[DATA SHOWN]
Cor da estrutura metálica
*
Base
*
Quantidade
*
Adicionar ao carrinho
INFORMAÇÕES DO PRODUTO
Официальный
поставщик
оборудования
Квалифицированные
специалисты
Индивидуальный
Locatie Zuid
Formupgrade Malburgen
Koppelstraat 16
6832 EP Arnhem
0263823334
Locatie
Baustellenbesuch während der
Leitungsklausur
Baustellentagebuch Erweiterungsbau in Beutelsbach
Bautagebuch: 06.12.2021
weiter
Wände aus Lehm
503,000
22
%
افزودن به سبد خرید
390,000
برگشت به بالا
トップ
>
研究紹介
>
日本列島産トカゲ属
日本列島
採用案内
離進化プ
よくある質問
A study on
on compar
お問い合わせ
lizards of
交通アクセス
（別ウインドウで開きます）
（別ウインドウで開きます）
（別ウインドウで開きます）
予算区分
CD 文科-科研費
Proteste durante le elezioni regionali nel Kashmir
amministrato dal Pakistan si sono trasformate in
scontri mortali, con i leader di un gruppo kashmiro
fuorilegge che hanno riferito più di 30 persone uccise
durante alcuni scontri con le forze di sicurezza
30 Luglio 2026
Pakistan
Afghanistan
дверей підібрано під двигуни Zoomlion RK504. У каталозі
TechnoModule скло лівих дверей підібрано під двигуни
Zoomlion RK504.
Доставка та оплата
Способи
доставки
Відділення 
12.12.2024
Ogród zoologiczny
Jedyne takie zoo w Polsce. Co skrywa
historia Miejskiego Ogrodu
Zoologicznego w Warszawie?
[/DATA SHOWN]
> [TASK]
Each record above is to be returned verbatim.

> [YOUR SOLUTION]
Cor da estrutura metálica
*
Base
*
Quantidade
*
Adicionar ao carrinho
INFORMAÇÕES DO PRODUTO
Официальный
поставщик
оборудования
Квалифицированные
специалисты
Индивидуальный
Locatie Zuid
Formupgrade Malburgen
Koppelstraat 16
6832 EP Arnhem
0263823334
Locatie
Baustellenbesuch während der
Leitungsklausur
Baustellentagebuch Erweiterungsbau in Beutelsbach
Bautagebuch: 06.12.2021
weiter
Wände aus Lehm
503,000
22
%
افزودن به سبد خرید
390,000
برگشت به بالا
トップ
>
研究紹介
>
日本列島産トカゲ属
日本列島
採用案内
離進化プ
よくある質問
A study on
on compar
お問い合わせ
lizards of
交通アクセス
（別ウインドウで開きます）
（別ウインドウで開きます）
（別ウインドウで開きます）
予算区分
CD 文科-科研費
Proteste durante le elezioni regionali nel Kashmir
amministrato dal Pakistan si sono trasformate in
scontri mortali, con i leader di un gruppo kashmiro
fuorilegge che hanno riferito più di 30 persone uccise
durante alcuni scontri con le forze di sicurezza
30 Luglio 2026
Pakistan
Afghanistan
дверей підібрано під двигуни Zoomlion RK504. У каталозі
TechnoModule скло лівих дверей підібрано під двигуни
Zoomlion RK504.
Доставка та оплата
Способи
доставки
Відділення 
12.12.2024
Ogród zoologiczny
Jedyne takie zoo w Polsce. Co skrywa
historia Miejskiego Ogrodu
Zoologicznego w Warszawie?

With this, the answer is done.